>>16700143
i prefer going in reverse, thinking of the system as branching series of odd numbers multiplied by powers of 2.
because of the way you get new branches (take one of the even parts of the previous sets, subtract one, divide by 3), the process can't create loops at all:

because [math]\frac{n-1}{3}[/math] is the only way to "go backwards," a loop would need either an even number from dividing an odd number by another odd number (impossible; excludes all even numbers as loop targets) or for one odd number [math]m[/math] to have multiple numbers [math]p[/math] such that [math]m=\frac{p-1}{3}[/math] (also impossible).
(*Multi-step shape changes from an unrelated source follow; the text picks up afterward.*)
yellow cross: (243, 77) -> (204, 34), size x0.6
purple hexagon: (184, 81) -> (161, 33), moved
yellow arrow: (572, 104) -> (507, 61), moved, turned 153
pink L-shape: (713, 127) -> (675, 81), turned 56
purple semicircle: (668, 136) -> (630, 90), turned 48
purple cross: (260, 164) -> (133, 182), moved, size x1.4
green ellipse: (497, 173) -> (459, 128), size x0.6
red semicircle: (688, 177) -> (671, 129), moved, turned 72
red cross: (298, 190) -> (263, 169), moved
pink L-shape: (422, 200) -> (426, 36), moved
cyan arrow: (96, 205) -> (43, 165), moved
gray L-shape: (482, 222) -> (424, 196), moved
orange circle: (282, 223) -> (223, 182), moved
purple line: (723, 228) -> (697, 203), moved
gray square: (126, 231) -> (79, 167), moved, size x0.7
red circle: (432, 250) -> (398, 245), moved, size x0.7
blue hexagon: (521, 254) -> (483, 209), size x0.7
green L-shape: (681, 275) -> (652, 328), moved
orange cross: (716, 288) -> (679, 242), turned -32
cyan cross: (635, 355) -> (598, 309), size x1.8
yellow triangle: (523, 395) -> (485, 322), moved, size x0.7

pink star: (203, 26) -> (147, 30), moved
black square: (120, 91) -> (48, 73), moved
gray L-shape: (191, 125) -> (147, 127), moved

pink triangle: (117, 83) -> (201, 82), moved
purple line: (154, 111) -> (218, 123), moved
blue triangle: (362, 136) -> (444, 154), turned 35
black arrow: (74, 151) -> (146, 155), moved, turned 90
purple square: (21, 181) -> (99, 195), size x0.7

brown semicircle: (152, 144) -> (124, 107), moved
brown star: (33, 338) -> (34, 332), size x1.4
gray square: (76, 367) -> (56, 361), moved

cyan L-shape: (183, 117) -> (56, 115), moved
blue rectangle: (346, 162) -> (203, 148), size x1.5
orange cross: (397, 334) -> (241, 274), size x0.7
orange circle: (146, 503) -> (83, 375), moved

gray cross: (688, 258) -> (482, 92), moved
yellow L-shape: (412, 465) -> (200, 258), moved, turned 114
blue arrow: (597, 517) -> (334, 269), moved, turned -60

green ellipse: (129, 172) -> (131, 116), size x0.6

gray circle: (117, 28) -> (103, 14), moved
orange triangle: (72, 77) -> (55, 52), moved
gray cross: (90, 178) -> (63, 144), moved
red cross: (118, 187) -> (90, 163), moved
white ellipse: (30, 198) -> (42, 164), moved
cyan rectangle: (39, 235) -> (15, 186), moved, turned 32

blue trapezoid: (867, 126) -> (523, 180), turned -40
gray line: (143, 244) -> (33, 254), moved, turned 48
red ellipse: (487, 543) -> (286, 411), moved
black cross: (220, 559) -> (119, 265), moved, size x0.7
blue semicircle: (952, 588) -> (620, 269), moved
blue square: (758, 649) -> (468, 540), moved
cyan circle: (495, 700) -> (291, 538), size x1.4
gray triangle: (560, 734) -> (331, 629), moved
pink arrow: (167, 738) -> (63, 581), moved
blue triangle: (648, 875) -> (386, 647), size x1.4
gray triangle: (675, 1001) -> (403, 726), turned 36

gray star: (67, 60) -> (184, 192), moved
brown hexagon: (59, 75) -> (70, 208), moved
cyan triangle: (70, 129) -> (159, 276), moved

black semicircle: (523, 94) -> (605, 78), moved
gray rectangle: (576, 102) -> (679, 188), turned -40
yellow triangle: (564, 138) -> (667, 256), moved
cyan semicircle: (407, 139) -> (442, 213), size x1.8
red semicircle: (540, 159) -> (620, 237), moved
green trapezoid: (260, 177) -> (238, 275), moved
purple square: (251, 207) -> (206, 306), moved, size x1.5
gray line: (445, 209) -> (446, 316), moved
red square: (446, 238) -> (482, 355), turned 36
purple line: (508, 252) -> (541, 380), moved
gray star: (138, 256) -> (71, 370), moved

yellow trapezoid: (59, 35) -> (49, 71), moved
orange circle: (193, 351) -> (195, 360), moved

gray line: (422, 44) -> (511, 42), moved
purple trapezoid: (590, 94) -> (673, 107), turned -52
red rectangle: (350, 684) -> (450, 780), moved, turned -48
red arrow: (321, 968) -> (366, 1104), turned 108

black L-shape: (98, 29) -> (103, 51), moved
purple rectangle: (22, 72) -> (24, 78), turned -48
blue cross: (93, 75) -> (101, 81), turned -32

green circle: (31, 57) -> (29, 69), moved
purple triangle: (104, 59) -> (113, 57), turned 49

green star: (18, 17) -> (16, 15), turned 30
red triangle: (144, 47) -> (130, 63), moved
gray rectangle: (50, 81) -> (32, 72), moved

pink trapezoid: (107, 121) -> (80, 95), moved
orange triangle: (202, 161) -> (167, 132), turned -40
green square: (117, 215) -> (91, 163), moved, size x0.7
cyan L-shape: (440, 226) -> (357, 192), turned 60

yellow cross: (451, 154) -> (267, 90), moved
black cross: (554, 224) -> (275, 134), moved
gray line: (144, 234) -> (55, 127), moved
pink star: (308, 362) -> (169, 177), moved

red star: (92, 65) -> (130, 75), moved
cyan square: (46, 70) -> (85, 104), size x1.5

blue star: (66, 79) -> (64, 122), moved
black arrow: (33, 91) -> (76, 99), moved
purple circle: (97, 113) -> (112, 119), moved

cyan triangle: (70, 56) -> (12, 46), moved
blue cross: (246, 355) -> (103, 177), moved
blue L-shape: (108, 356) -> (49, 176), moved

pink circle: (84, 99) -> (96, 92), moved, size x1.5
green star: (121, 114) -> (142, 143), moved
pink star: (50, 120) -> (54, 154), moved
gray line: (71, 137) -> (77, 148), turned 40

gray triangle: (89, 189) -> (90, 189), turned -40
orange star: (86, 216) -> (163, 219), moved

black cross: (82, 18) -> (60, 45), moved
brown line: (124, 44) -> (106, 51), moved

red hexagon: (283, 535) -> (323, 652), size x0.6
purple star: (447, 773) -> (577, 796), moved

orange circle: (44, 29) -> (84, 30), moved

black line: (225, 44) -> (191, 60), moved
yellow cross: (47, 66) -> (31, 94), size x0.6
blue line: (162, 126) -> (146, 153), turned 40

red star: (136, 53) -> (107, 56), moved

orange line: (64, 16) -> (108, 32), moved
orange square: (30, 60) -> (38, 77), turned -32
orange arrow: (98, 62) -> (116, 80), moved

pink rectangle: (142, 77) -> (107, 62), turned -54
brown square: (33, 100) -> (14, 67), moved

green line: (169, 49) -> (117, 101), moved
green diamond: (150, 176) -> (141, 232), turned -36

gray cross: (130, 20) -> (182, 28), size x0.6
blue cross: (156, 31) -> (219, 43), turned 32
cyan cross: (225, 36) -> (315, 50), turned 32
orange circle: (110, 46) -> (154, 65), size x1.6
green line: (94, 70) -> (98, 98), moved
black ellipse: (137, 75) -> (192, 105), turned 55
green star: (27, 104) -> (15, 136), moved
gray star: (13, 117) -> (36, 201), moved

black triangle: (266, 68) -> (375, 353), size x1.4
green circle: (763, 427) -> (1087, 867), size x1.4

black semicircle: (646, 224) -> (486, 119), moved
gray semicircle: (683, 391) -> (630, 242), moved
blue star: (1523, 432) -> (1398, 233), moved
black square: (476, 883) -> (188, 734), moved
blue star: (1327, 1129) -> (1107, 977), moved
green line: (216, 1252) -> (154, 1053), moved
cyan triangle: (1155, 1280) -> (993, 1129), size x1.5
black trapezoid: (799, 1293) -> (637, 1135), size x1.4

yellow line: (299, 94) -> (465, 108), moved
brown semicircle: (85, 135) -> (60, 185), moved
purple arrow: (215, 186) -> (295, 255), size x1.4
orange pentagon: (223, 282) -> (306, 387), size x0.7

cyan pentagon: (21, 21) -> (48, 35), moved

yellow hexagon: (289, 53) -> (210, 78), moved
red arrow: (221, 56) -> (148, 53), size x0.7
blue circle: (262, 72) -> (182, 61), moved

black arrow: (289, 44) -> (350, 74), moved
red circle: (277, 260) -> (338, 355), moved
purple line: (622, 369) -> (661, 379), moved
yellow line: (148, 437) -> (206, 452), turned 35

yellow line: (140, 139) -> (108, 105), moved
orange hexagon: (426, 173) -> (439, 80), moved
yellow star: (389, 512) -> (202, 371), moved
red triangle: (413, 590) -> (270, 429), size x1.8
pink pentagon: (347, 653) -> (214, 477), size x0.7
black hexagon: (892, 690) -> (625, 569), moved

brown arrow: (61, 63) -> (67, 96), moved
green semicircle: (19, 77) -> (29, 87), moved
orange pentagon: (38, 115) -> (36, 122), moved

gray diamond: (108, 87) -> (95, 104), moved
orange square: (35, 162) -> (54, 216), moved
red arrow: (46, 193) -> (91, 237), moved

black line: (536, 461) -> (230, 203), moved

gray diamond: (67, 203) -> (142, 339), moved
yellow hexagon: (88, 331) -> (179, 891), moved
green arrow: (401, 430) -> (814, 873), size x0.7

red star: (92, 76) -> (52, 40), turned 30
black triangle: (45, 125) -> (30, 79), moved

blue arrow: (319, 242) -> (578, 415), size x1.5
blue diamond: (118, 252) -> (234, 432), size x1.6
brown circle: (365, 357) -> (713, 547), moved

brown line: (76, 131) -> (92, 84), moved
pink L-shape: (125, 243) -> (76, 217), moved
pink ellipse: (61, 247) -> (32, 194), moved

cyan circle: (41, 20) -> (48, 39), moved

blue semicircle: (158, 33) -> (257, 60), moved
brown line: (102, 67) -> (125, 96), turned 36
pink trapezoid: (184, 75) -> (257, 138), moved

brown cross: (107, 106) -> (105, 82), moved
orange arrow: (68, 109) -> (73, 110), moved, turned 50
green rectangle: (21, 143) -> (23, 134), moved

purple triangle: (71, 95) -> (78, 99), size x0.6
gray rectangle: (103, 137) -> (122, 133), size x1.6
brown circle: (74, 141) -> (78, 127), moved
the 1-4 loop is a special case because 1 is the only solution to [math]3x+1=2^{2}x[/math] - it's the only place where the two operations overlap. in all other cases, [math]2^{2}x>3x+1[/math] (which, in ALL cases using naturals, including for 1, also applies for all powers of 2 of 3 or greater), and in ALL cases using naturals, including for 1, [math]3x+1>2x[/math]. in short, [math]2^2[/math] is the only way to get a loop, and the only loop it gets you is the 1-4 loop.

since by definition this construction hits everything that goes into the 1-4 loop, if you can prove it hits all of [math]\mathbb{N}[/math], you prove both parts of the conjecture simultaneously.